■ DATA EXTRACTS ■

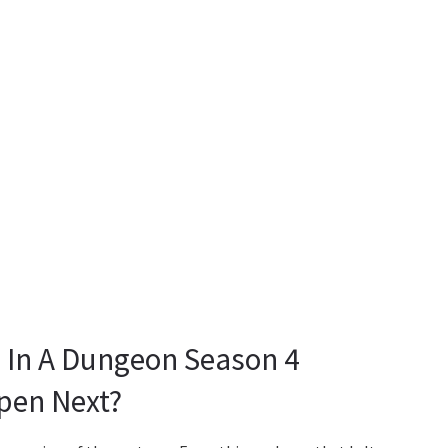
ls In A Dungeon Season 4
pen Next?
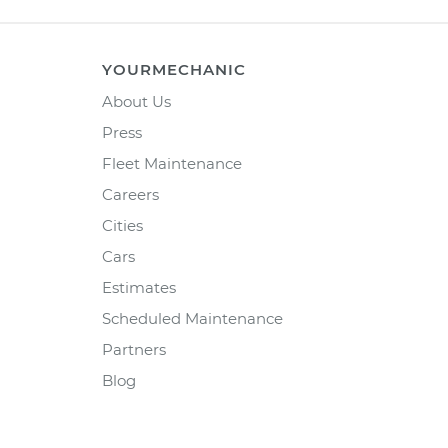
YOURMECHANIC
About Us
Press
Fleet Maintenance
Careers
Cities
Cars
Estimates
Scheduled Maintenance
Partners
Blog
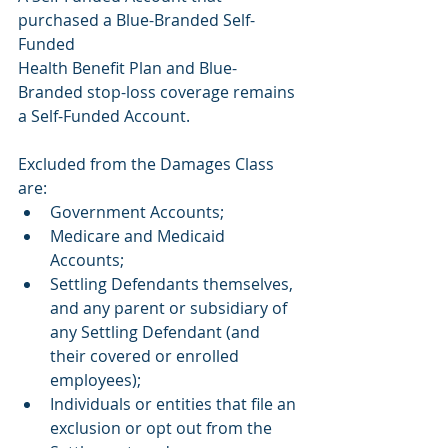
purchased a Blue-Branded Self-
Funded
Health Benefit Plan and Blue-
Branded stop-loss coverage remains 
a Self-Funded Account.
Excluded from the Damages Class 
are:
Government Accounts;
Medicare and Medicaid 
Accounts;
Settling Defendants themselves, 
and any parent or subsidiary of 
any Settling Defendant (and 
their covered or enrolled 
employees);
Individuals or entities that file an 
exclusion or opt out from the 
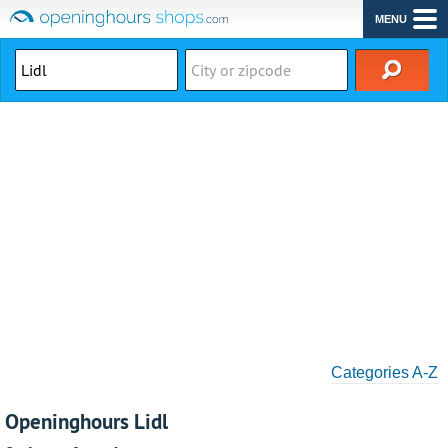
MENU
Categories A-Z
Openinghours Lidl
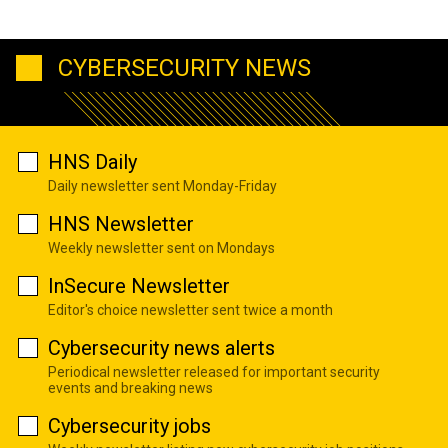
CYBERSECURITY NEWS
HNS Daily
Daily newsletter sent Monday-Friday
HNS Newsletter
Weekly newsletter sent on Mondays
InSecure Newsletter
Editor's choice newsletter sent twice a month
Cybersecurity news alerts
Periodical newsletter released for important security
events and breaking news
Cybersecurity jobs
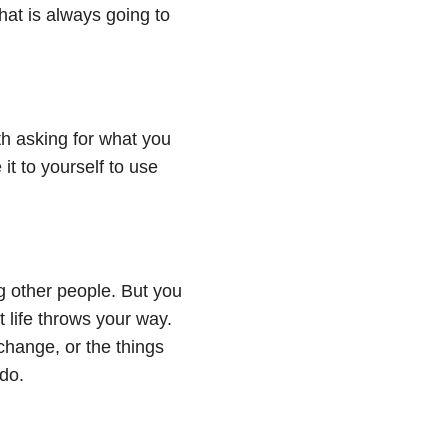
hat is always going to
h asking for what you
it to yourself to use
ng other people. But you
 life throws your way.
 change, or the things
do.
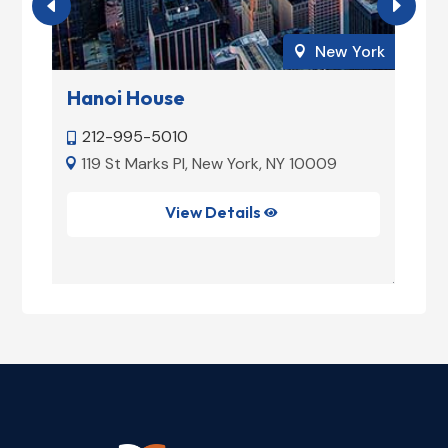
ork
New York

Hanoi House
M
212-995-5010


e
119 St Marks Pl, New York, NY 10009


View Details

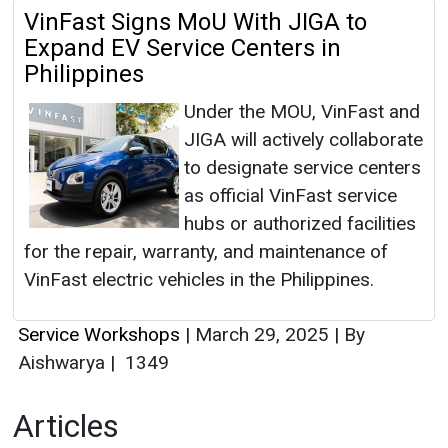
VinFast Signs MoU With JIGA to
Expand EV Service Centers in
Philippines
Under the MOU, VinFast and
JIGA will actively collaborate
to designate service centers
as official VinFast service
hubs or authorized facilities
for the repair, warranty, and maintenance of
VinFast electric vehicles in the Philippines.
Service Workshops
|
March 29, 2025
|
By
Aishwarya
|
1349
Articles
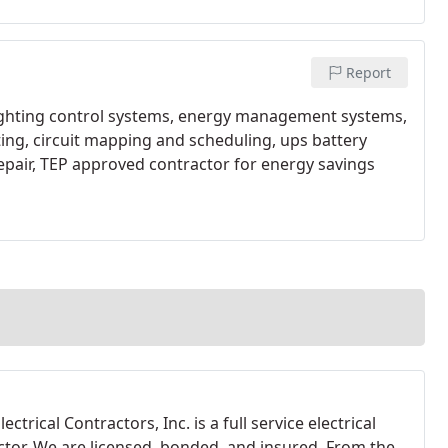
Report
lighting control systems, energy management systems,
ing, circuit mapping and scheduling, ups battery
epair, TEP approved contractor for energy savings
lectrical Contractors, Inc. is a full service electrical
ctor. We are licensed, bonded, and insured. From the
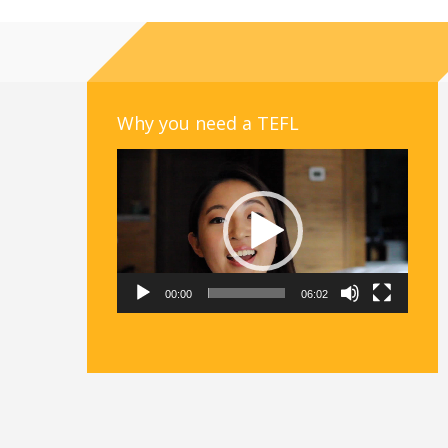
Why you need a TEFL
Video
Player
00:00
06:02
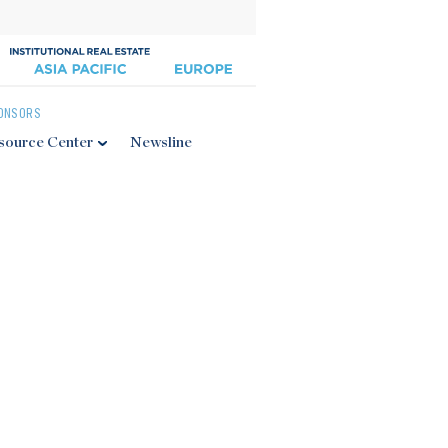
ONSORS
source Center
Newsline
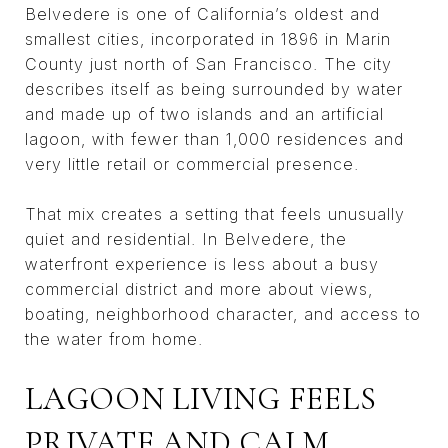
Belvedere is one of California’s oldest and
smallest cities, incorporated in 1896 in Marin
County just north of San Francisco. The city
describes itself as being surrounded by water
and made up of two islands and an artificial
lagoon, with fewer than 1,000 residences and
very little retail or commercial presence.
That mix creates a setting that feels unusually
quiet and residential. In Belvedere, the
waterfront experience is less about a busy
commercial district and more about views,
boating, neighborhood character, and access to
the water from home.
LAGOON LIVING FEELS
PRIVATE AND CALM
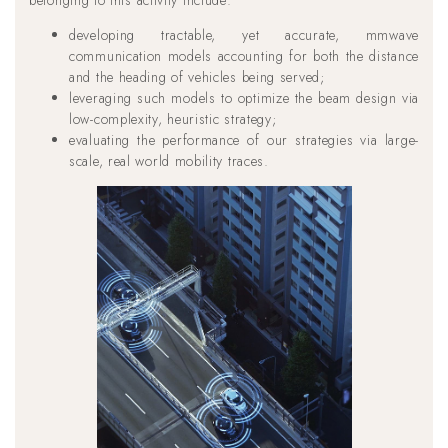
developing tractable, yet accurate, mmwave
communication models accounting for both the distance
and the heading of vehicles being served;
leveraging such models to optimize the beam design via
low-complexity, heuristic strategy;
evaluating the performance of our strategies via large-
scale, real world mobility traces.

■ EXERCISE DIRECTIONS ■
From the data, pick out every line that includes "commercial".

■ OUTPUT OF THE EXERCISE ■
very little retail or commercial presence.
commercial district and more about views,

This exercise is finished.